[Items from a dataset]
____________________
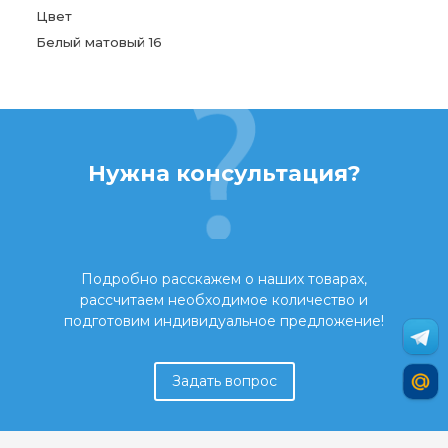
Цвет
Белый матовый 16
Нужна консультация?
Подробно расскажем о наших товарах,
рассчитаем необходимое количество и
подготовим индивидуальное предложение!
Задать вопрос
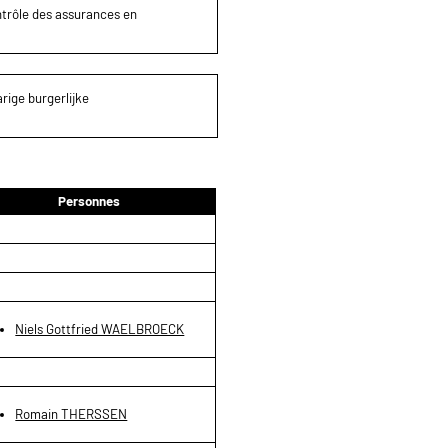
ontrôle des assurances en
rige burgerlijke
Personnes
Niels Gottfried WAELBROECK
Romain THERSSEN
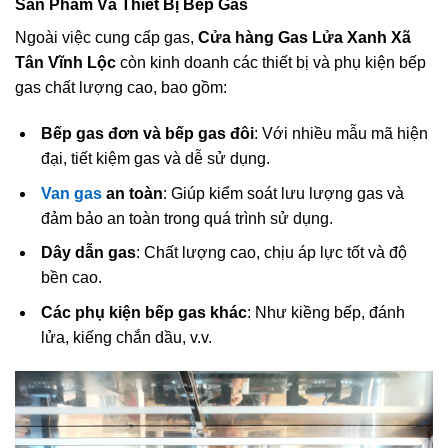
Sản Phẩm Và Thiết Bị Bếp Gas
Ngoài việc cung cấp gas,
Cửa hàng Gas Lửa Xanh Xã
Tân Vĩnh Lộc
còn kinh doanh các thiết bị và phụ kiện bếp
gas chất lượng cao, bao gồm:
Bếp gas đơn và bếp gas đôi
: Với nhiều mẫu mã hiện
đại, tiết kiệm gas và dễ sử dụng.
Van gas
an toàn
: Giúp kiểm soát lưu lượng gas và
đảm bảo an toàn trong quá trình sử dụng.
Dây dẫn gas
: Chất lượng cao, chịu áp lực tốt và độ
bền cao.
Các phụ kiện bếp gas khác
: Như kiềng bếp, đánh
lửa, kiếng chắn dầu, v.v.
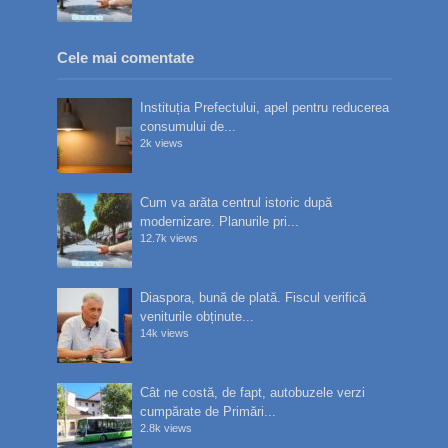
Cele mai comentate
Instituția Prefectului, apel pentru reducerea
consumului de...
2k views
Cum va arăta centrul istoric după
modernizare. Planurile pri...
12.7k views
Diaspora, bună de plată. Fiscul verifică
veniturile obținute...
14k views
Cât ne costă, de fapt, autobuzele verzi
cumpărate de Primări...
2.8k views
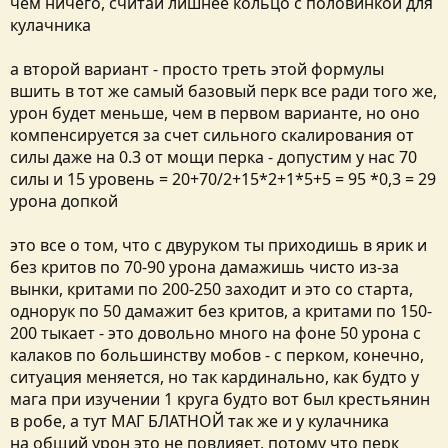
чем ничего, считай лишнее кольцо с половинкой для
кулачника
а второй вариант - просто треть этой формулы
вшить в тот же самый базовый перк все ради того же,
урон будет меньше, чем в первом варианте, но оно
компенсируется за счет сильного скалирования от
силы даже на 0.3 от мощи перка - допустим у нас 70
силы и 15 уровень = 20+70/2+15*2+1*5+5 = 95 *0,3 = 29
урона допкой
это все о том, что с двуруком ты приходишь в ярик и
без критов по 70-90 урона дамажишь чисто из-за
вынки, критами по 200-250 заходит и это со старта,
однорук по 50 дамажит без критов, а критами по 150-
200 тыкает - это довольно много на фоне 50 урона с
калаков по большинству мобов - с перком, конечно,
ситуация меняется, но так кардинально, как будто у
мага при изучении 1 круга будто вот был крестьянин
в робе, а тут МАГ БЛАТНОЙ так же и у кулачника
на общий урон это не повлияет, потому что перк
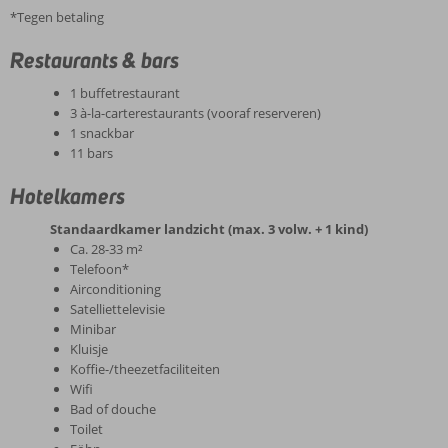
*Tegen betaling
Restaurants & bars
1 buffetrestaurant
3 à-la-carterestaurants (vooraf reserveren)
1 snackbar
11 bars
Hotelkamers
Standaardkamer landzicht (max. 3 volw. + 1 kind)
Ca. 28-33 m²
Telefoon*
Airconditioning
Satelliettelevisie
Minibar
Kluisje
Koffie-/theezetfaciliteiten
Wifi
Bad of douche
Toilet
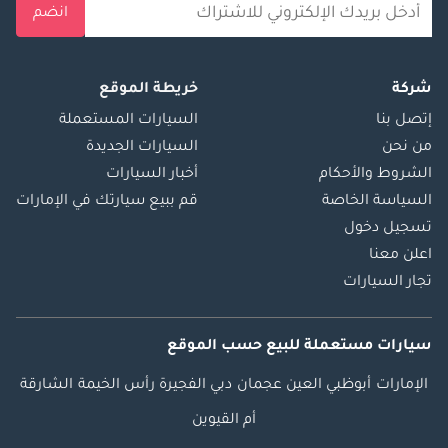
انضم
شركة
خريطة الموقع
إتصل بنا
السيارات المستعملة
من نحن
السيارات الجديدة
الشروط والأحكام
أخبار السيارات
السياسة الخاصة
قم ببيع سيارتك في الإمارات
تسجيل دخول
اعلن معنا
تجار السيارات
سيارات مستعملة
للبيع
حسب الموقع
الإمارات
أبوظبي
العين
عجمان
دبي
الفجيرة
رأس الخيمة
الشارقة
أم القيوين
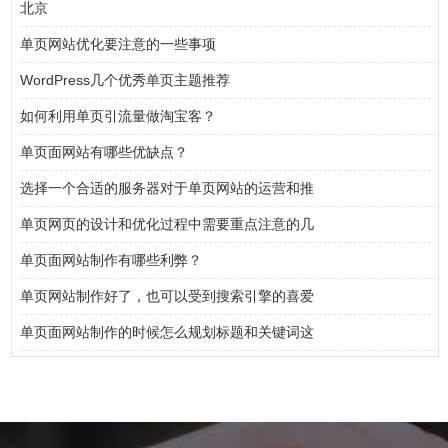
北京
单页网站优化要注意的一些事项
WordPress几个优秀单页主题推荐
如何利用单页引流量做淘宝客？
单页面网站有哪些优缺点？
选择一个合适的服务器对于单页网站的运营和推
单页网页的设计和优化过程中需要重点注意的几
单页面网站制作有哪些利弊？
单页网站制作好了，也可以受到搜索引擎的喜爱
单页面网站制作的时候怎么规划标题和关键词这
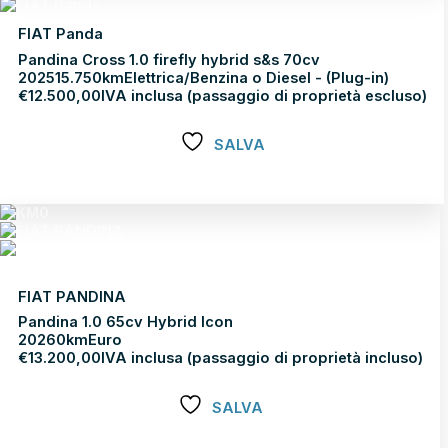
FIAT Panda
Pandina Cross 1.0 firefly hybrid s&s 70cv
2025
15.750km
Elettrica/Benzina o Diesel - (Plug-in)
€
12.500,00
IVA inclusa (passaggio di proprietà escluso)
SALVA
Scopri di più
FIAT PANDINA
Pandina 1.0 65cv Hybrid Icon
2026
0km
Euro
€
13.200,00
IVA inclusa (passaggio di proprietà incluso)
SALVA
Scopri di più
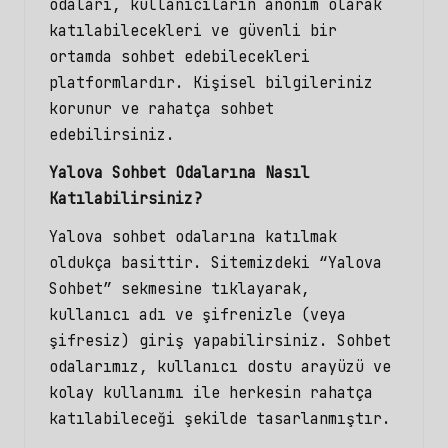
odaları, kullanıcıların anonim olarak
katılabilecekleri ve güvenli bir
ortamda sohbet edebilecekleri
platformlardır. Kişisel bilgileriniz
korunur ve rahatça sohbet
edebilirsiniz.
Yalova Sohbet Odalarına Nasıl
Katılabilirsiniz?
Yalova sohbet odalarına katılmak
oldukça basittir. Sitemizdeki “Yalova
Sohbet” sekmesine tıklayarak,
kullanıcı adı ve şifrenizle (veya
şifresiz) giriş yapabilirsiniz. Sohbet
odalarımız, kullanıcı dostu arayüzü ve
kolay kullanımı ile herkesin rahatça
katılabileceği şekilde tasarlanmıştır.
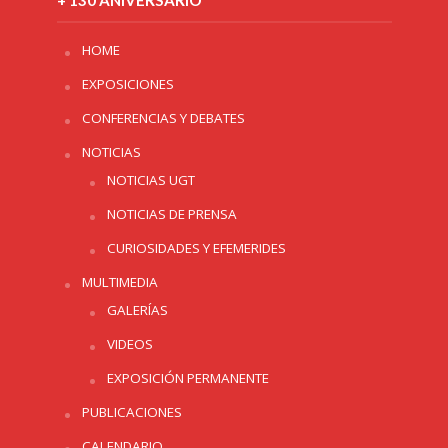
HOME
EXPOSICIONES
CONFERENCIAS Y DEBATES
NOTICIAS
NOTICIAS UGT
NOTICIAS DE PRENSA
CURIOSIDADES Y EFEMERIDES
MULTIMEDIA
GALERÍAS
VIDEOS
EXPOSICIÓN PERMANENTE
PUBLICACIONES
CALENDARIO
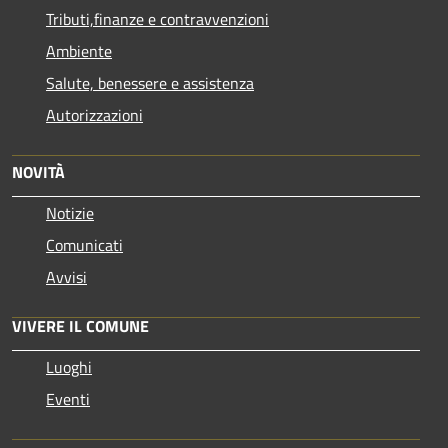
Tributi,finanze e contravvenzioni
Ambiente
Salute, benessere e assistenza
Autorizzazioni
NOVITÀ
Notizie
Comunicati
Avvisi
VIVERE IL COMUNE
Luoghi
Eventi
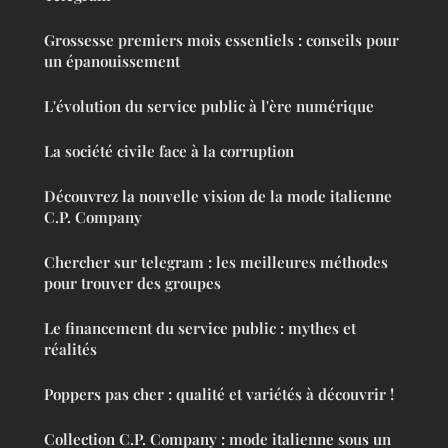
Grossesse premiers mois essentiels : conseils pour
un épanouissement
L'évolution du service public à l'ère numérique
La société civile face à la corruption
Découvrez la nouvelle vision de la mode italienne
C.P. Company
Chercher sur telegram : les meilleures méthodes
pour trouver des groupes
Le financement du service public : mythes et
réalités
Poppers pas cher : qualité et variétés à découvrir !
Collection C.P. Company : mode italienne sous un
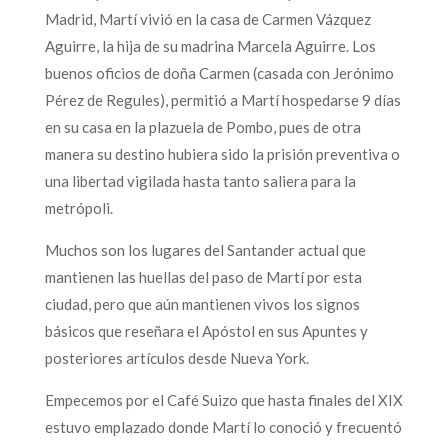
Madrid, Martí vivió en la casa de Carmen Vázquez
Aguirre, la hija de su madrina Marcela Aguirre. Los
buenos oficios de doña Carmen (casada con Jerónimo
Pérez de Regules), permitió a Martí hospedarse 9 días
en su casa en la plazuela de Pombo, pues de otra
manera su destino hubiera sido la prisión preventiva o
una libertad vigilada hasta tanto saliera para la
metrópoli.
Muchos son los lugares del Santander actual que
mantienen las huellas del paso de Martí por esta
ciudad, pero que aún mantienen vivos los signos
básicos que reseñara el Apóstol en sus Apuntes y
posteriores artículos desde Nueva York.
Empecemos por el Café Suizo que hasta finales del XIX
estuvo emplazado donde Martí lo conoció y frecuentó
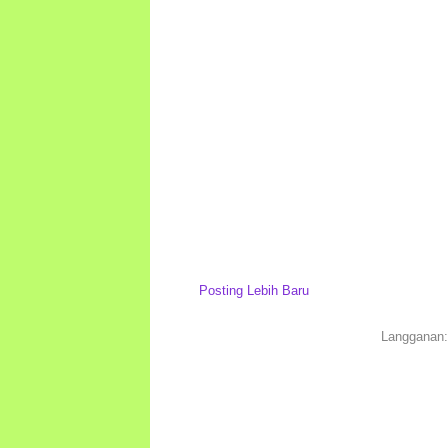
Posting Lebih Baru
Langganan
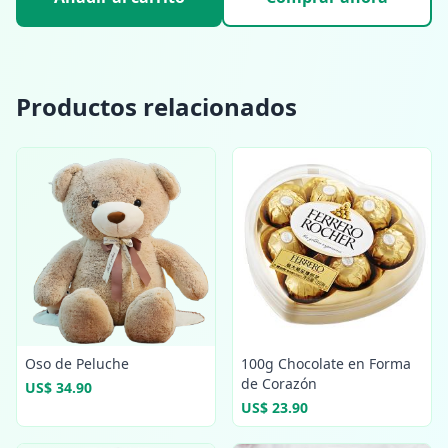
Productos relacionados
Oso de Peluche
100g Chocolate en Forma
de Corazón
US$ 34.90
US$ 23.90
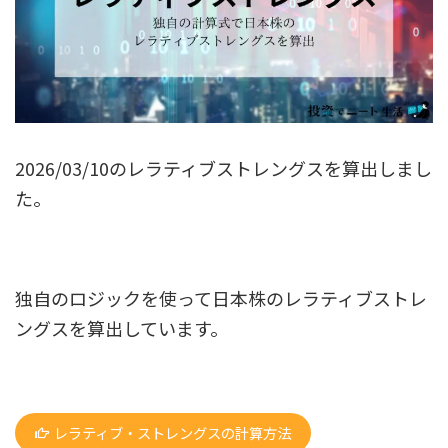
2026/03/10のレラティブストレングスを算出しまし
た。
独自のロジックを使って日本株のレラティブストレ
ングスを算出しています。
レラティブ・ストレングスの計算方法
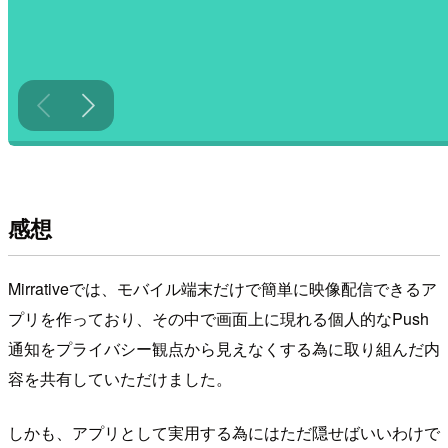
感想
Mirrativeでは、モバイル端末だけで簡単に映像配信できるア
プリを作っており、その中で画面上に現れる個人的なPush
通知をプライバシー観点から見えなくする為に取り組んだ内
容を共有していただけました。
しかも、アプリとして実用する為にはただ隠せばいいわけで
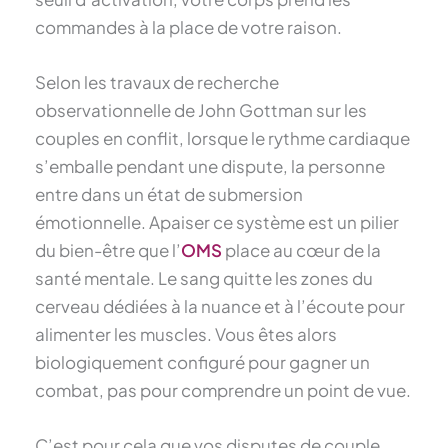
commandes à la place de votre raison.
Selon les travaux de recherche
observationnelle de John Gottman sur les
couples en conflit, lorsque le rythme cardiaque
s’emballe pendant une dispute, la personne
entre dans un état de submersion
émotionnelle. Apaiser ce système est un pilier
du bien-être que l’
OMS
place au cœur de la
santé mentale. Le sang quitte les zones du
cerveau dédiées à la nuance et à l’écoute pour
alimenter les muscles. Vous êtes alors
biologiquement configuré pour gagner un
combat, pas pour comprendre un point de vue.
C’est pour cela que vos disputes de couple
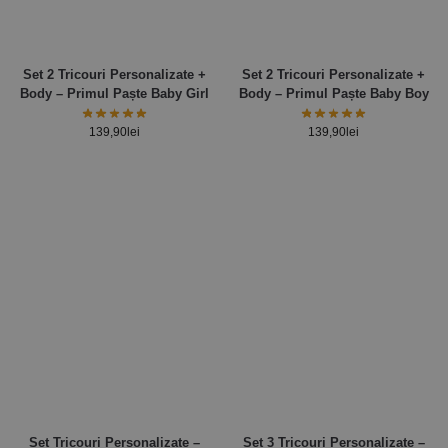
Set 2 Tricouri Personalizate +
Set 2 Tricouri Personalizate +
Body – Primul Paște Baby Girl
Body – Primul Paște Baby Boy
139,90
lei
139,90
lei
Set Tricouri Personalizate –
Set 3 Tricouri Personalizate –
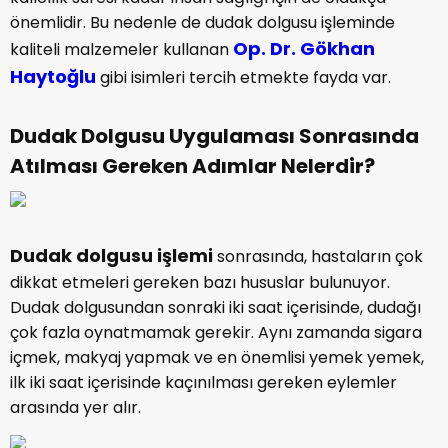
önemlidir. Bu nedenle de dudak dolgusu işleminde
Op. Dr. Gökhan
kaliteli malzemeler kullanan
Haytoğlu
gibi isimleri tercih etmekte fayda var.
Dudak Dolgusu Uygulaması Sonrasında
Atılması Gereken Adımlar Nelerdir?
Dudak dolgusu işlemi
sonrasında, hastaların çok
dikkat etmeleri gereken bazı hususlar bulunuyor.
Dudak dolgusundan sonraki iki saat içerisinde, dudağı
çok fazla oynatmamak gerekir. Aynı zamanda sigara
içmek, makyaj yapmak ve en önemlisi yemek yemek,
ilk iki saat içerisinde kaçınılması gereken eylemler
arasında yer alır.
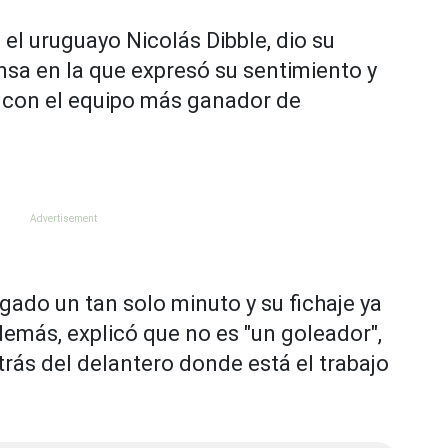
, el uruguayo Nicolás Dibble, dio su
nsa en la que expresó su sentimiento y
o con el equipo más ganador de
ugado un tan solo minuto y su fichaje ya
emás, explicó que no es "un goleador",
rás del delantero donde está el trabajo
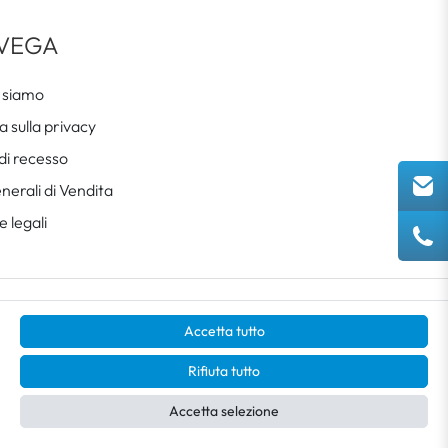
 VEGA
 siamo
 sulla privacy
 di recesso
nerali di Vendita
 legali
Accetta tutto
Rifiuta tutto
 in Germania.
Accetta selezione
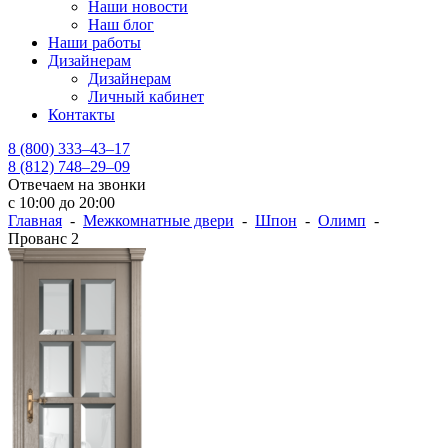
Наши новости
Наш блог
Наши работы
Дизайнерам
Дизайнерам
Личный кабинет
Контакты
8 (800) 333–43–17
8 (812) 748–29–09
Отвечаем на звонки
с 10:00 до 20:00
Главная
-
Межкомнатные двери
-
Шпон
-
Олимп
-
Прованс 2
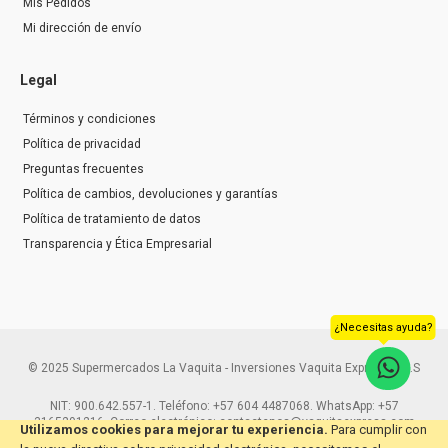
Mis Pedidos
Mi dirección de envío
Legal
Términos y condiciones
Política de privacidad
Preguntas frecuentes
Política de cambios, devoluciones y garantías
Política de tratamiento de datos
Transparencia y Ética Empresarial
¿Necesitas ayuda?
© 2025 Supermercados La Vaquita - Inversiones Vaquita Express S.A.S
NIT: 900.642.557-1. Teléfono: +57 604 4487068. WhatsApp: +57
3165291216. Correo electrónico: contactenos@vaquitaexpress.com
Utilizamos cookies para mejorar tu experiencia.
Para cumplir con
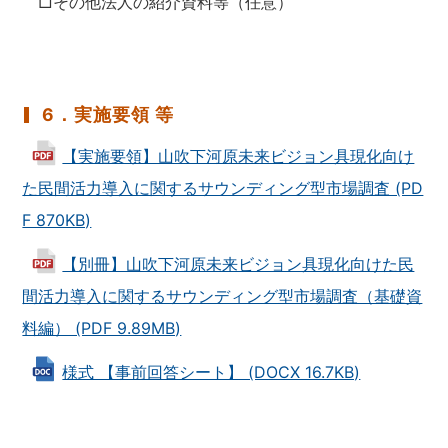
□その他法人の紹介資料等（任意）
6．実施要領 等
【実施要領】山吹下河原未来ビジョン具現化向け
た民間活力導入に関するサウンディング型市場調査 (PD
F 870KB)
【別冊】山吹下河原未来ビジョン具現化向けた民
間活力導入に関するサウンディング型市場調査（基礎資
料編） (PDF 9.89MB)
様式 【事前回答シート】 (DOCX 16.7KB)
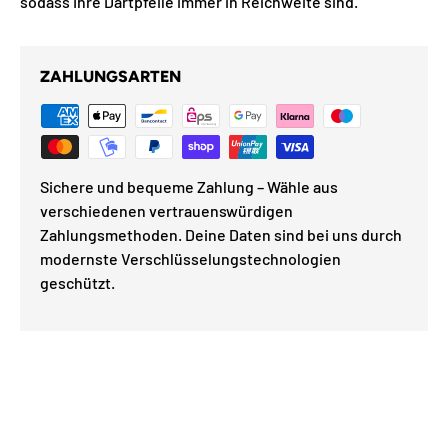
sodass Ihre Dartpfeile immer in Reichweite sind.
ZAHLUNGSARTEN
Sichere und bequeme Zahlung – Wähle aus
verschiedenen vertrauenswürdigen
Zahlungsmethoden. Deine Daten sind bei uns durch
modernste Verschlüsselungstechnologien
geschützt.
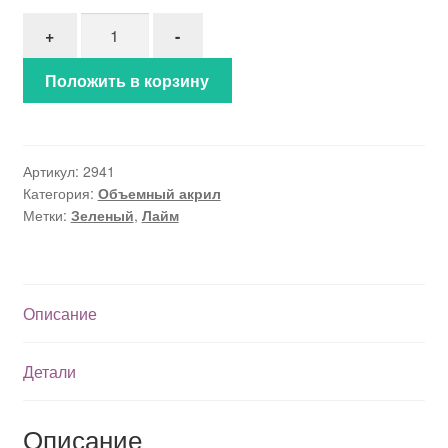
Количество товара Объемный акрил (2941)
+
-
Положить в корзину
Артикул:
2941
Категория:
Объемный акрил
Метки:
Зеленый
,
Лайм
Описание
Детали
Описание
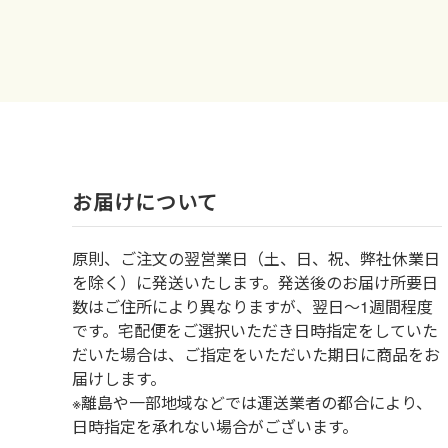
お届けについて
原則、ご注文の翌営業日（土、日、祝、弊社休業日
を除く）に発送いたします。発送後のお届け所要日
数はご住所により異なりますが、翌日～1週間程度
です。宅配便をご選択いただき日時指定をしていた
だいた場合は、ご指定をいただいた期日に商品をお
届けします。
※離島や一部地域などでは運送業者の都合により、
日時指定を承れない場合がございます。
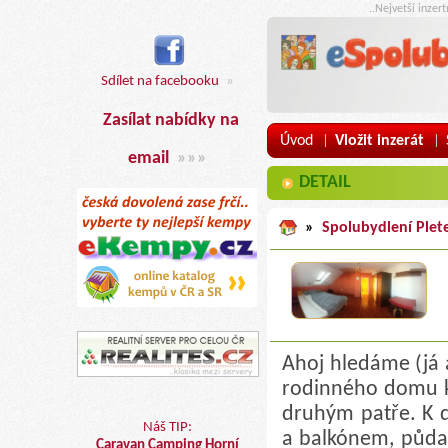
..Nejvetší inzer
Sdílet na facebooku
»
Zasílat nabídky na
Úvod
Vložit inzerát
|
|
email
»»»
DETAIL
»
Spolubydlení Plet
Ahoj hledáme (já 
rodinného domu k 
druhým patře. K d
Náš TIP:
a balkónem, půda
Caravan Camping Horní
____________________
Extract the part of the records that opens with the line containing "Dây dẫn gas" and closes with the line containing "选择一个合适的服务器对于单页网站的运营和推". Take only those lines, exactly, and no pictures.

Dây dẫn gas
: Chất lượng cao, chịu áp lực tốt và độ
bền cao.
Các phụ kiện bếp gas khác
: Như kiềng bếp, đánh
lửa, kiếng chắn dầu, v.v.
Cele mai comentate
Instituția Prefectului, apel pentru reducerea
consumului de...
2k views
Cum va arăta centrul istoric după
modernizare. Planurile pri...
12.7k views
Diaspora, bună de plată. Fiscul verifică
veniturile obținute...
14k views
Cât ne costă, de fapt, autobuzele verzi
cumpărate de Primări...
2.8k views
чем ничего, считай лишнее кольцо с половинкой для
кулачника
а второй вариант - просто треть этой формулы
вшить в тот же самый базовый перк все ради того же,
урон будет меньше, чем в первом варианте, но оно
компенсируется за счет сильного скалирования от
силы даже на 0.3 от мощи перка - допустим у нас 70
силы и 15 уровень = 20+70/2+15*2+1*5+5 = 95 *0,3 = 29
урона допкой
это все о том, что с двуруком ты приходишь в ярик и
без критов по 70-90 урона дамажишь чисто из-за
вынки, критами по 200-250 заходит и это со старта,
однорук по 50 дамажит без критов, а критами по 150-
200 тыкает - это довольно много на фоне 50 урона с
калаков по большинству мобов - с перком, конечно,
ситуация меняется, но так кардинально, как будто у
мага при изучении 1 круга будто вот был крестьянин
в робе, а тут МАГ БЛАТНОЙ так же и у кулачника
на общий урон это не повлияет, потому что перк
*Tegen betaling
Restaurants & bars
1 buffetrestaurant
3 à-la-carterestaurants (vooraf reserveren)
1 snackbar
11 bars
Hotelkamers
Standaardkamer landzicht (max. 3 volw. + 1 kind)
Ca. 28-33 m²
Telefoon*
Airconditioning
Satelliettelevisie
Minibar
Kluisje
Koffie-/theezetfaciliteiten
Wifi
Bad of douche
Toilet
انضم
شركة
خريطة الموقع
إتصل بنا
السيارات المستعملة
من نحن
السيارات الجديدة
الشروط والأحكام
أخبار السيارات
السياسة الخاصة
قم ببيع سيارتك في الإمارات
تسجيل دخول
اعلن معنا
تجار السيارات
سيارات مستعملة
للبيع
حسب الموقع
الإمارات
أبوظبي
العين
عجمان
دبي
الفجيرة
رأس الخيمة
الشارقة
أم القيوين
北京
单页网站优化要注意的一些事项
WordPress几个优秀单页主题推荐
如何利用单页引流量做淘宝客？
单页面网站有哪些优缺点？
选择一个合适的服务器对于单页网站的运营和推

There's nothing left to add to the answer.